Eddie’s career began in 1944 as assistant curator in the newly opened Cork Public Museum in Fitzgerald’s Park.

There, he worked with  Prof M J O’Kelly (Prof. of Archaeology  at UCC), and studied for a BA by attending night classes.

An MA followed, while he was still working full time at the museum and carrying out excavations in the summer months.

While excavating a rinfort at Carrigillihy, he lodged at Mrs Farrer’s guest house (and bakery) at The Pier in Glandore.

There he was introduced to Maureen Kelleher, who was home from her job in Dublin to visit her parents John James and Annie at The Cross, Glandore.

They were married in 1955, and after that, he needed little encouragement to carry out further excavations in West Cork.

It is his work on the Bronze Age stone circles of West Cork (about 3000 years old)  that is best known.

He worked there in the summers of 1957, on the stone circle, and 1958 when he worked on the hut sites to the west.

Local men Connie Donovan (Maulmoreen) Tim John O’Donoghue (Aughatubber) and Denis O’Mahony (The Cross, Glandore) worked with him, and were involved in raising the large stones that had fallen and were exposed by the ‘dig’.

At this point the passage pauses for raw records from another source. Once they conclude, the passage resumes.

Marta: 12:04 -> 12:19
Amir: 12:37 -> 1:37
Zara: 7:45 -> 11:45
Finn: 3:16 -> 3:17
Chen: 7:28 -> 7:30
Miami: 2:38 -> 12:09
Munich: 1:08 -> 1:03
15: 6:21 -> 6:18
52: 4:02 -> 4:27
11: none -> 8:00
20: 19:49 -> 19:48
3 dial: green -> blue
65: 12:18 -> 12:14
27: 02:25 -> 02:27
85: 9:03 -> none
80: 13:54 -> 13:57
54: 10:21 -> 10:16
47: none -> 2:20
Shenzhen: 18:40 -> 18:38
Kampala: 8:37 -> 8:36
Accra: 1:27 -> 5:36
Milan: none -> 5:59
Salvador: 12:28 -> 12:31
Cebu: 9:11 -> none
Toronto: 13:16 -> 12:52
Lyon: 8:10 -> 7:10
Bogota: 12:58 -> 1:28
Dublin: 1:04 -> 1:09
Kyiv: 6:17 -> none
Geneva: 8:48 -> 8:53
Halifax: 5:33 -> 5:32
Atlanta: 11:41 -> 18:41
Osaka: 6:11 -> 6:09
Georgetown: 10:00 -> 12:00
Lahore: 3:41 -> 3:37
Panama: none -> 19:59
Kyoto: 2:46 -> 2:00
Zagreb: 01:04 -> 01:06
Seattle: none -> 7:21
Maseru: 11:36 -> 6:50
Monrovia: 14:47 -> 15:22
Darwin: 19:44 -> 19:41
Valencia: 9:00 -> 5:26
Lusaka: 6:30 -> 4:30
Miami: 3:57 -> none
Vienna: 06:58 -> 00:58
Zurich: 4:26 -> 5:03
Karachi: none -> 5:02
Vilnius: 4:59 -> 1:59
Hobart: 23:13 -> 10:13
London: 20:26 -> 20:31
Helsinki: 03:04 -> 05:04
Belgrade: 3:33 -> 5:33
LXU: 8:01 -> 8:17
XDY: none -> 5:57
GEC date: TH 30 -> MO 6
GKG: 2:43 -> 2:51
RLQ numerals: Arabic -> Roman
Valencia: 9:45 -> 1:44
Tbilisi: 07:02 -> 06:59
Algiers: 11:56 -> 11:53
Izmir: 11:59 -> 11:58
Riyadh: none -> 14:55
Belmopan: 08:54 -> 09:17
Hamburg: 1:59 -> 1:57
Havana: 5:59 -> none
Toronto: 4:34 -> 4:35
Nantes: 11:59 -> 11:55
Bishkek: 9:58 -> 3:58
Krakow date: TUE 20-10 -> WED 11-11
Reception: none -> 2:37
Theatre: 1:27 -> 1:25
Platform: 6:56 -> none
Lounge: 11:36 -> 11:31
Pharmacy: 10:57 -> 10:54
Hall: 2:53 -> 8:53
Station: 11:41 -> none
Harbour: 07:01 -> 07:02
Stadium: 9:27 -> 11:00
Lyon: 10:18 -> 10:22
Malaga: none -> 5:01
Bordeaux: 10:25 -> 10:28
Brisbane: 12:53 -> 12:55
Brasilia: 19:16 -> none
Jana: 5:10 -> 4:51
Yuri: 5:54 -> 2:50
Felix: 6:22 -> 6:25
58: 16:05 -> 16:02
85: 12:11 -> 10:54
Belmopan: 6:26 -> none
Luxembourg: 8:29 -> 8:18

Charcoal from the circle was tested using carbon-14 dating, and the results were that the object dated from about 500AD.

This was very surprising, as stone circles are usually dated much earlier.

In the 1990s, Prof. O’Brien of UCC had the same samples tested again and this time, a date of 1111-788 BC was confirmed.

Drombeg is now a national monument, the land having been given to the state by the late Barty Whelton of Drombeg House.

Eddie went on to become a lecturer in the geography department at UCC, and worked as an archaeologist in the summer.

He excavated the O’Sullivan Bere stronghold of Dunboy Castle in the early 1970s but it was to Drombeg, to a small ring fort across the road from the stone circle, that he returned for his last excavation in 1974, before his sudden death in 1975 at age 52.

He also excavated stone circles at Bohonagh and Reenascreena, but it is Drombeg that every year seems to draw more visitors, and there is no end of theories about who built it, and what it was used for.